Più recentemente, nel 2021 – in cui ricorreva il primo centenario della nascita – sempre nell’ambito del Festival cittadino due sono state le occasioni che con il Comune e l’Economica abbiamo creato per ricordarla: prima la presentazione della Antologia edita dalla Ares cui già accennavo, e della quale la Biblioteca ha acquistato delle copie per distribuirle alle scuole del territorio; poi la presentazione degli Atti del convegno del 2019 con una conferenza-spettacolo dal titolo “Una scrittrice, una città e la sua memoria. Ricordando Elena Bono”, che vide la partecipazione dei critici Francesco De Nicola e Roberto Trovato, dell’editore Goffredo Feretto e del sottoscritto, con le letture di Daniela Franchi.

Personalmente, sono legato a Elena da un duplice legame: il primo come suo amico e il secondo come responsabile della Biblioteca della Società Economica, che per decisione della scrittrice conserva, come già detto, il suo prezioso archivio (dove, oltre agli originali delle opere, si trova l’epistolario, che in questi anni è stato quasi del tutto indicizzato). Diversi studenti hanno chiesto di consultarlo in occasione di tesi di laurea dedicate a vari aspetti della sua opera: l’ultima, per un dottorato di ricerca, pochi giorni fa.

Ma è nelle vesti di amico, oltre che di chiavarese, che vorrei concludere questo ricordo. Elena aveva apprezzato alcune delle cose che andavo pubblicando (e suo marito Gian Maria Mazzini aveva prontamente recensito il mio primo romanzo), ma un legame particolare nacque quando lesse in una mia poesia questa epigrafe: “Insegnaci a contare i nostri giorni, e giungeremo alla sapienza del cuore”. Scoprire che questo versetto del salmo 89 aveva anche per me una particolare importanza fu per lei come il suggello della nostra amicizia, nel segno da un lato della comune consapevolezza della precarietà umana, e dall’altro della necessità condivisa di ricercare un discernimento più profondo della realtà intorno e dentro di noi, appunto la “sapienza del cuore”. 

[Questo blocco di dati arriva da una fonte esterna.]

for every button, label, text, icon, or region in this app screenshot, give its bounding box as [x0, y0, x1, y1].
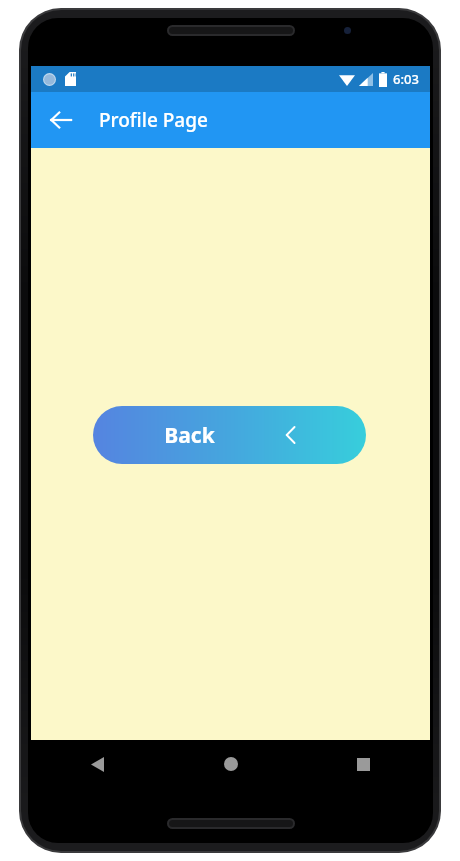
staticText: Back: [164, 421, 215, 450]
staticText: Profile Page: [99, 107, 208, 133]
button[interactable]: Back: [93, 406, 366, 464]
staticText: 6:03: [393, 70, 419, 88]
button[interactable]: Home: [164, 740, 297, 788]
button[interactable]: Navigate up: [37, 96, 85, 144]
button[interactable]: Back: [31, 740, 164, 788]
button[interactable]: Recent apps: [297, 740, 430, 788]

Da lì tutta una serie di occasioni di incontro, a casa sua (dove spesso trovavo lei e suo marito in una nuvoletta di fumo, intenti a fumarsi un toscanello, o dove in diverse circostanze si riunivano molti amici per conversazioni e letture ad alta voce) o in pubblico (a San Miniato per le rappresentazioni teatrali, a Chiavari per il recital cui accennavo, o per alcune conferenze in cui fummo coinvolti insieme…). 

Questo legame era tra l’altro rafforzato dalla particolare amicizia e ammirazione che Elena professava per mio suocero Italo Fico, il comandante partigiano Nàccari, che lei – amica di Bisagno e giovane staffetta della Resistenza, alla cui epopea aveva dedicato tante pagine straordinarie in poesia e prosa – apprezzava come uomo semplice, che pur non avendo tratto vantaggi da quel passato, ancora con forza si adoperava per farlo conoscere, soprattutto agli studenti.

Infine, poiché sono convinto che il miglior modo di celebrare uno scrittore sia sempre quello di dargli letteralmente la parola, di lasciar risuonare la sua voce, vorrei farlo qui riproponendo una poesia dalla prima raccolta, I galli notturni, in cui una Elena Bono ancora agli inizi della carriera dimostrava di avere un’idea molto chiara di quella che sarebbe stata la sua poetica:

“Dalla betulla si effonde oscurità nel cielo e sulla terra. / Forse la sera vi è rimasta tutto il giorno nascosta / per sfuggire alla luce / aprendo gli occhi, invano, a vedere se stessa, / spaurita e percossa da un rombo sconosciuto: / la voce del fiume o il vento tra le montagne o il suo cuore. / Ma a poco a poco ciò che si ignora non fa più male; / così semplice era tutto: chiudere gli occhi e guardare. / Il tempo che lacerava il suo cuore è ora un immobile / sogno ed ha un attimo solo”.